Researchers at Imperial College London and King’s College London evaluated whether this approach, called CAR19-iNKT therapy, led to better results in fighting B-cell lymphoma than similar CAR-T therapy (CAR19-T-cell therapy). Their work was funded by the U.K. blood cancer charity Bloodwise.
First, they developed an optimized protocol to produce CAR19-iNKT cells, which required fewer cells to be modified before being expanded, and less reagents during the process of genetic modification, which is expected to significantly reduce the overall cost of their production.
Also, the ability to generate these cells from healthy donors would enable one batch of cells to be used on several patients, and in a shorter period of time.
The team then compared the anti-tumor effects of CAR19-iNKT and CAR19-T-cell therapies in cells grown in the lab and in mice with B-cell lymphoma.
The results showed that CAR19-iNKT cells were more effective than CAR19-T-cells at eliminating cancer cells, both in cells grown in the lab and in mice.
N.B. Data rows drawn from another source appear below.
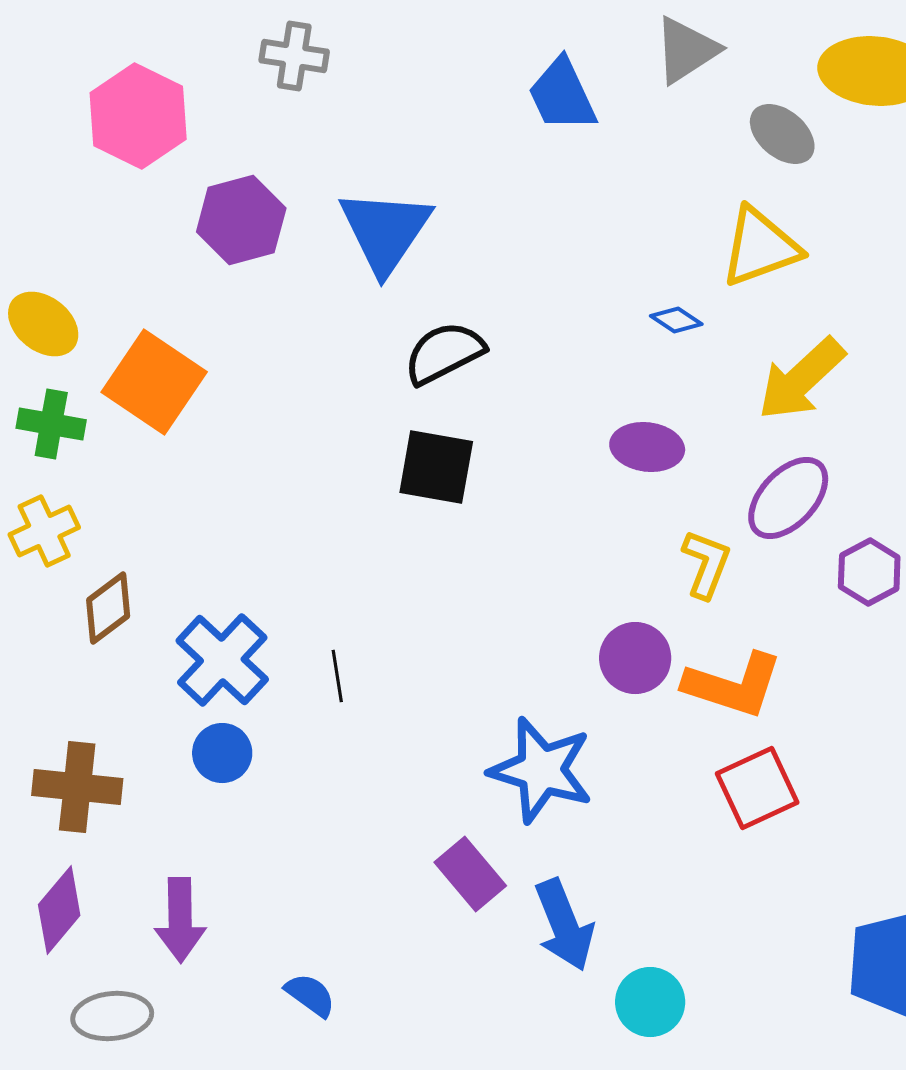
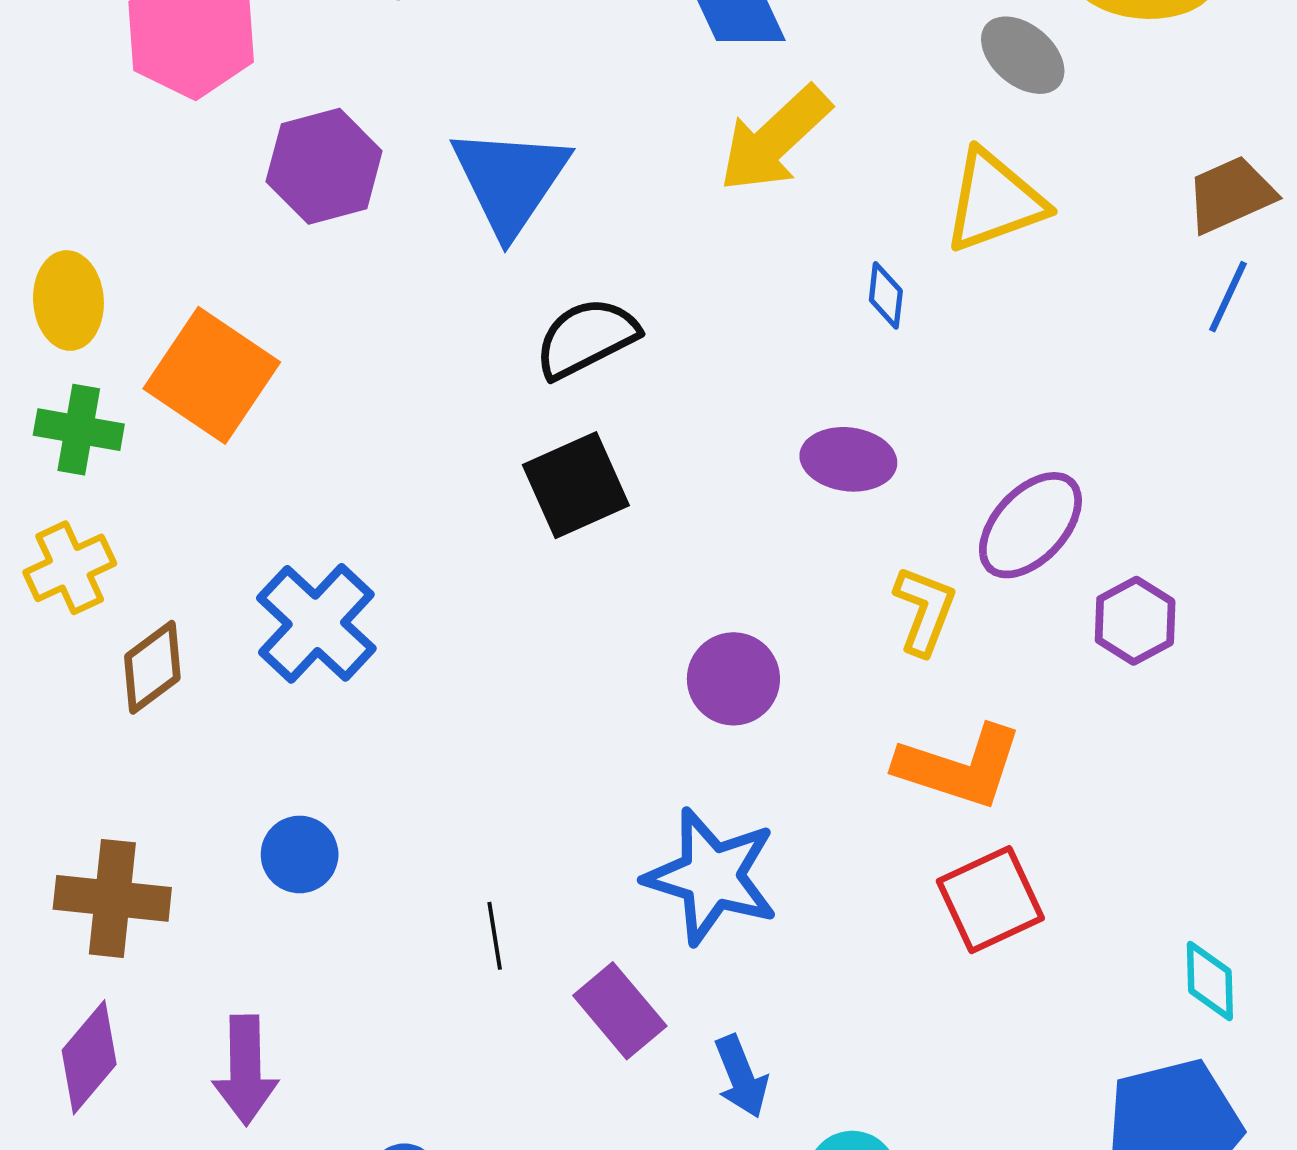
blue diamond: (676, 320) -> (886, 295), turned 63
yellow ellipse: (43, 324) -> (68, 301), turned 48
yellow arrow: (801, 379) -> (775, 139), moved
black square: (436, 467) -> (576, 485), turned -34
purple circle: (635, 658) -> (733, 679), moved
blue cross: (222, 660) -> (316, 623), moved
black line: (337, 676) -> (495, 936), moved
blue arrow: (564, 925) -> (741, 1077), size x0.7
A significantly greater proportion of mice treated with CAR19-iNKT cells were cancer-free and survived for a longer period of time than those treated with CAR19-T-cells.
“This effect is associated with a significantly more robust anti-tumor effect in the first few days post immunotherapy, perhaps a reflection of the physiological role of iNKT cells as the immune cells that modulate an emerging immune response well before conventional T-cells,” the researchers wrote.
To the researchers’ surprise, CAR19-iNKT cells were also able to reach the brain and eradicate brain lymphoma, which CAR19-T-cells could not do.
These findings suggest that CAR19-iNKT cells are an effective therapy for B-cell lymphomas, and that iNKT cell-based immunotherapy could be an effective therapeutic approach for other types of blood cancers and brain cancers.
“The possibility of cheaply mass-producing highly effective anti-cancer immune cells is in many ways the holy grail of CAR therapy,” Alasdair Rankin, Bloodwise’s director of research, said in a press release. “If successful, it would open up these life-saving treatments to many more patients.”
According to Antonia Rotolo, the study’s first author, the next step is to test this approach in clinical trials, where they can assess the therapy’s potential side effects.